Speaking of sectors that need to be put on track, there is also FinTech. We know that crowdlending is particularly growing in Mauritius, as well as, mobile payment solutions and we will be part of the cryptocurrency revolution.

The financial services industry is today undergoing rapid and far-reaching transformation, underpinned by new and emerging technologies, and whereby regulators are globally called upon to implement new regulatory responses and approaches. Our policymakers are confidently putting efforts together for capitalising on the potentials of Fintech as a new pillar for the future growth.

The FSC has been a pioneer amongst its peers in the African region and has spearheaded a comprehensive regulation innovation agenda since 2018, following the establishment and recommendations of a high-level Fintech and Innovation-Driven Financial Services Regulatory Committee.

The Commission has implemented new and effective regulatory frameworks for a range of innovative financial products/services such as peer-to-peer lending, custody of digital assets, securities token offerings, and investments into digital assets by expert, professional, specialised funds or investors respectively.

The FSC has also issued a Consultation Paper on the Regulatory Framework for Crowdfunding. We are confident that a regulatory framework on crowdfunding will contribute to shape and improve access to finance for individuals, entrepreneurs, micro-enterprises, as well as, Small and Medium Enterprises (“SMEs”).
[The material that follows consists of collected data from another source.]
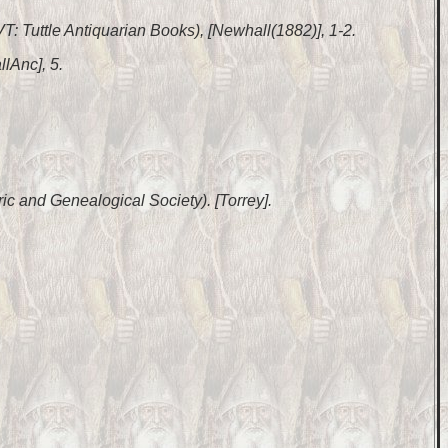
 VT: Tuttle Antiquarian Books), [Newhall(1882)], 1-2.
lAnc], 5.
ic and Genealogical Society). [Torrey].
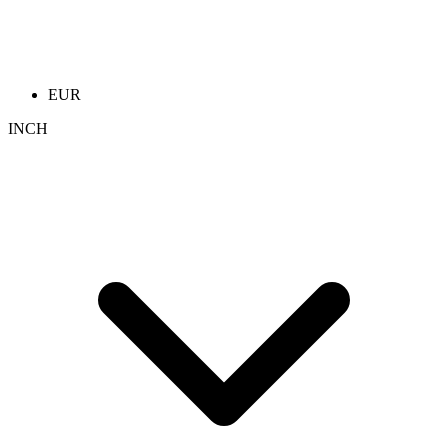
EUR
INCH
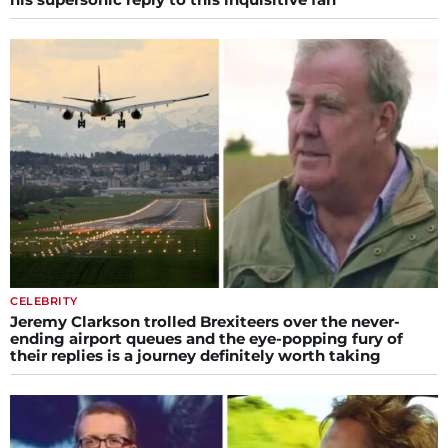
CELEBRITY
Jeremy Clarkson trolled Brexiteers over the never-
ending airport queues and the eye-popping fury of
their replies is a journey definitely worth taking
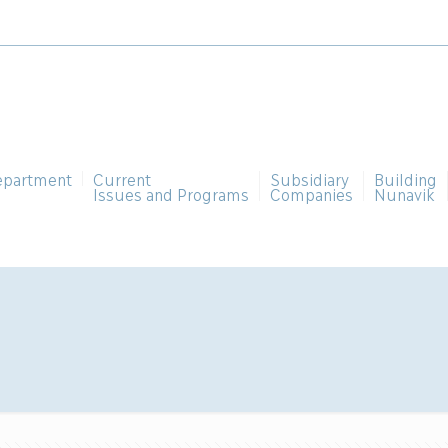
epartment
Current
Subsidiary
Building
Issues and Programs
Companies
Nunavik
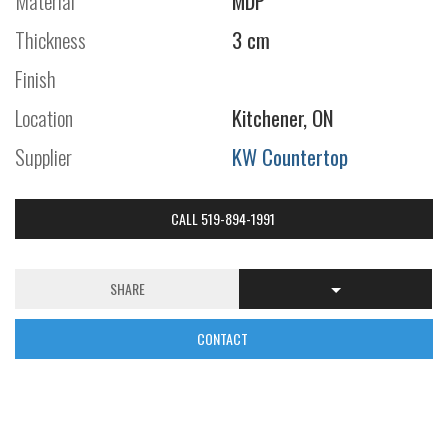
Material
MDP
Thickness
3 cm
Finish
Location
Kitchener, ON
Supplier
KW Countertop
CALL 519-894-1991
SHARE
CONTACT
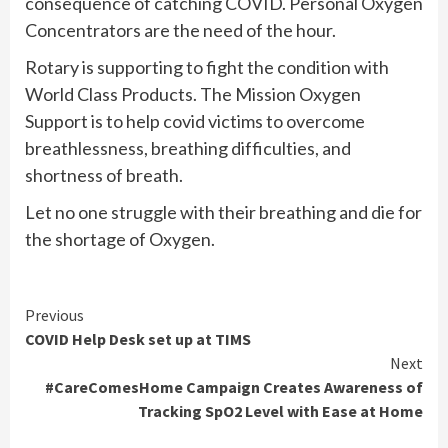
consequence of catching COVID. Personal Oxygen
Concentrators are the need of the hour.
Rotary is supporting to fight the condition with
World Class Products. The Mission Oxygen
Support is to help covid victims to overcome
breathlessness, breathing difficulties, and
shortness of breath.
Let no one struggle with their breathing and die for
the shortage of Oxygen.
Continue
Previous
COVID Help Desk set up at TIMS
Reading
Next
#CareComesHome Campaign Creates Awareness of
Tracking SpO2 Level with Ease at Home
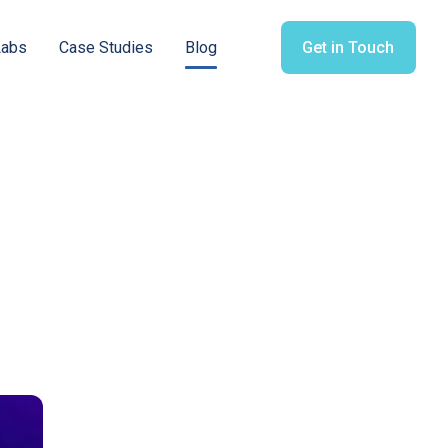
Labs
Case Studies
Blog
Get in Touch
With crowdfunding being conducted in a regulated landscape, investors will be encouraged to partake, through small investments, to the growth of SMEs, thus bolstering entrepreneurial spirit in the country.

In addition, the regulatory frameworks for robotic and artificial intelligence-enabled advisory services, fintech service providers (including Regtech entities) and investment-based crowdfunding services will, in addition, be released shortly.
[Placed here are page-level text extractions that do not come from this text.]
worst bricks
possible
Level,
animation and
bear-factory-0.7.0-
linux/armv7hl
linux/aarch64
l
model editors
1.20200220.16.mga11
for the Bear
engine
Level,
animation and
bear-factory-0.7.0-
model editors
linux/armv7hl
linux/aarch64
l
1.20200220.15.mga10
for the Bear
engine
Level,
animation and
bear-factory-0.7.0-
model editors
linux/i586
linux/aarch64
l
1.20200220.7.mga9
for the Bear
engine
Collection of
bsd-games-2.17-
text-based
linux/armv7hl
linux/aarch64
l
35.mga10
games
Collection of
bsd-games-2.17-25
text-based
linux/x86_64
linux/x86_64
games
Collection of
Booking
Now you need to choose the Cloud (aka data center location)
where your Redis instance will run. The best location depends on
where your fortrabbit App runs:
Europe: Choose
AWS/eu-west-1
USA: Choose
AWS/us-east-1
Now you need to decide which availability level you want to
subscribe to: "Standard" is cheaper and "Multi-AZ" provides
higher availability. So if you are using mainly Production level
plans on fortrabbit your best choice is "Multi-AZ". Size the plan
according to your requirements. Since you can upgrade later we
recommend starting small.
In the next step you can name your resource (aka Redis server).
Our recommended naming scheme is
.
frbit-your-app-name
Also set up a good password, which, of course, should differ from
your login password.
Digital technologies will continue to create new opportunities for both start-ups and licensed entities to offer a more diversified range of financial products and services, thereby leveraging the competitive advantage of the Mauritius jurisdiction in the region. The FSC, as a key enabler, will continue to establish the appropriate regulatory ecosystem for these entities to expand their business opportunities to support the potential benefits of technological developments to fruition, whilst fundamentally focusing its policy actions to minimise the scope for regulatory arbitrage.

The FSC will also intensify its collaboration with stakeholders of the Fintech industry in Mauritius to position the jurisdiction as an attractive regional Fintech Hub in line with Government’s vision. Furthermore, the FSC, through its membership to the Global Financial Innovation Network, will contribute, at international level, in the promotion of joint policy work and the sharing of expertise on emerging technologies and business models with its fellow regulatory counterparts.
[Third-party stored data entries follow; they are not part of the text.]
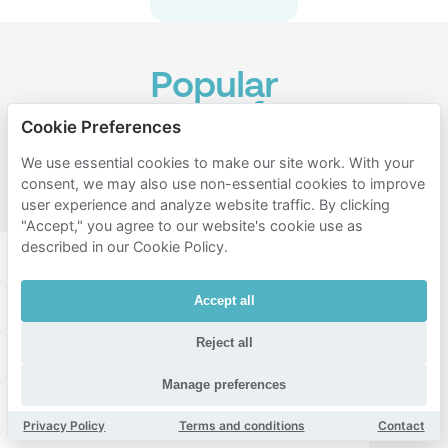
Popular
areas for
Cookie Preferences
parking
We use essential cookies to make our site work. With your
near
consent, we may also use non-essential cookies to improve
Vondelpark
user experience and analyze website traffic. By clicking
"Accept," you agree to our website's cookie use as
described in our Cookie Policy.
Amsterdam zuid
Amsterdam west
Accept all
Amsterdam centrum
Vondelparkbuurt
Reject all
Overtoombuurt
Cremerbuurt
Manage preferences
Museumkwartier
Overtoomse Sluis
Privacy Policy
Terms and conditions
Contact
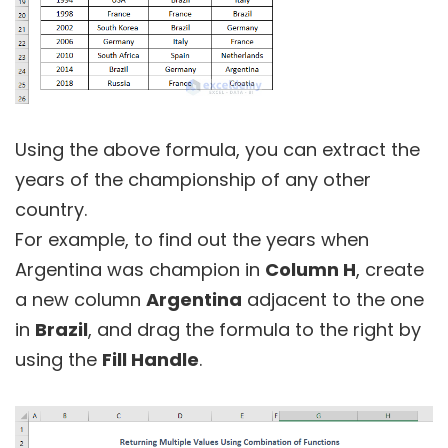
Using the above formula, you can extract the
years of the championship of any other
country.
For example, to find out the years when
Argentina was champion in
Column H
, create
a new column
Argentina
adjacent to the one
in
Brazil
, and drag the formula to the right by
using the
Fill Handle
.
The FSC has published its guidelines on the private pension sector to better support the transition to the Defined Contribution scheme.

The set of Guidelines published by the FSC specifies that a sponsoring employer is encouraged to continue its defined benefit scheme, to its best ability, for providing pension benefits to the employees participating in the scheme. Given that sponsors of private pension schemes are considering and resolving to change their defined benefit plans due to financial constraints which have been exacerbated by the Covid-19 pandemic, the FSC is getting applications in this respect.

The mandate of the FSC with regard to any trend or change impacting existing private pension schemes is to ensure that the interests of members and beneficiaries of pension schemes are protected, while simultaneously ensuring that views of all stakeholders are taken into consideration to maintain a healthy and stable private pensions industry.

The Guidelines are therefore meant to provide a robust and clear regulatory framework within which the transition of private pension schemes from defined benefit to defined contribution can take place, whilst ensuring maximum transparency and disclosure to members and beneficiaries who are affected by this transition.